Department of Computer Engineering, Ege University, Izmir, Turkey.
Comput Biol Med. 2021 Sep;136:104656. doi: 10.1016/j.compbiomed.2021.104656. Epub 2021 Jul 17.
The string matching algorithms are among the essential fields in computer science, such as text search, intrusion detection systems, fraud detection, sequence search in bioinformatics. The exact string matching algorithms are divided into two parts: single and multiple. Multiple string matching algorithms involve finding elements of the pattern set P in a given input text T. String matching processes should be done in a time-efficient manner for DNA sequences. As the volume of the text T increases and the number of search patterns increases, the total runtime increases. Efficient algorithms should be selected to perform these search operations as soon as possible. In this study, the Wu-Manber algorithm, one of the multiple exact string matching algorithms, is improved. Although the Wu-Manber algorithm is effective, it has some limitations, such as hash collisions. In this study, the WM-q algorithm, a version of the Wu-Manber algorithm based on the perfect hash function for DNA sequences, is proposed. String matching is performed using different block lengths provided by the perfect hash function instead of using the fixed block length as in the traditional Wu-Manber algorithm. The proposed approach has been compared with E. Coli and Human Chromosome1 datasets, frequently used in the literature, using multiple exact string matching algorithms. The proposed algorithm gives better results for performance metrics such as the average runtime, the average number of characters and hash comparisons.

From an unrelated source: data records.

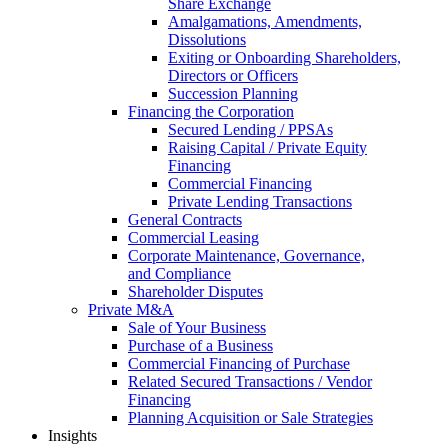
Share Exchange
Amalgamations, Amendments,
Dissolutions
Exiting or Onboarding Shareholders,
Directors or Officers
Succession Planning
Financing the Corporation​
Secured Lending / PPSAs
Raising Capital / Private Equity
Financing
Commercial Financing
Private Lending Transactions
General Contracts
Commercial Leasing
Corporate Maintenance, Governance,
and Compliance
Shareholder Disputes
Private M&A
Sale of Your Business
Purchase of a Business
Commercial Financing of Purchase
Related Secured Transactions / Vendor
Financing
Planning Acquisition or Sale Strategies
Insights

串匹配算法是计算机科学中的重要领域之一,例如文本搜索、入侵检测系统、欺诈检测、生物信息学中的序列搜索。确切的串匹配算法分为两类:单模式和多模式。多模式串匹配算法涉及在给定的输入文本 T 中查找模式集 P 的元素。对于 DNA 序列,串匹配过程应该以高效的方式进行。随着文本 T 的体积增加和搜索模式的数量增加,总运行时间会增加。应该选择有效的算法来尽快执行这些搜索操作。在本研究中,改进了多模式精确串匹配算法之一的 Wu-Manber 算法。虽然 Wu-Manber 算法是有效的,但它有一些局限性,例如哈希冲突。在本研究中,提出了基于完美哈希函数的 Wu-Manber 算法的 WM-q 版本,用于 DNA 序列。使用完美哈希函数提供的不同块长度而不是使用传统 Wu-Manber 算法中的固定块长度来执行串匹配。使用多模式精确串匹配算法,将所提出的方法与文献中常用的 E. Coli 和 Human Chromosome1 数据集进行了比较。对于平均运行时间、平均字符数和哈希比较等性能指标,所提出的算法给出了更好的结果。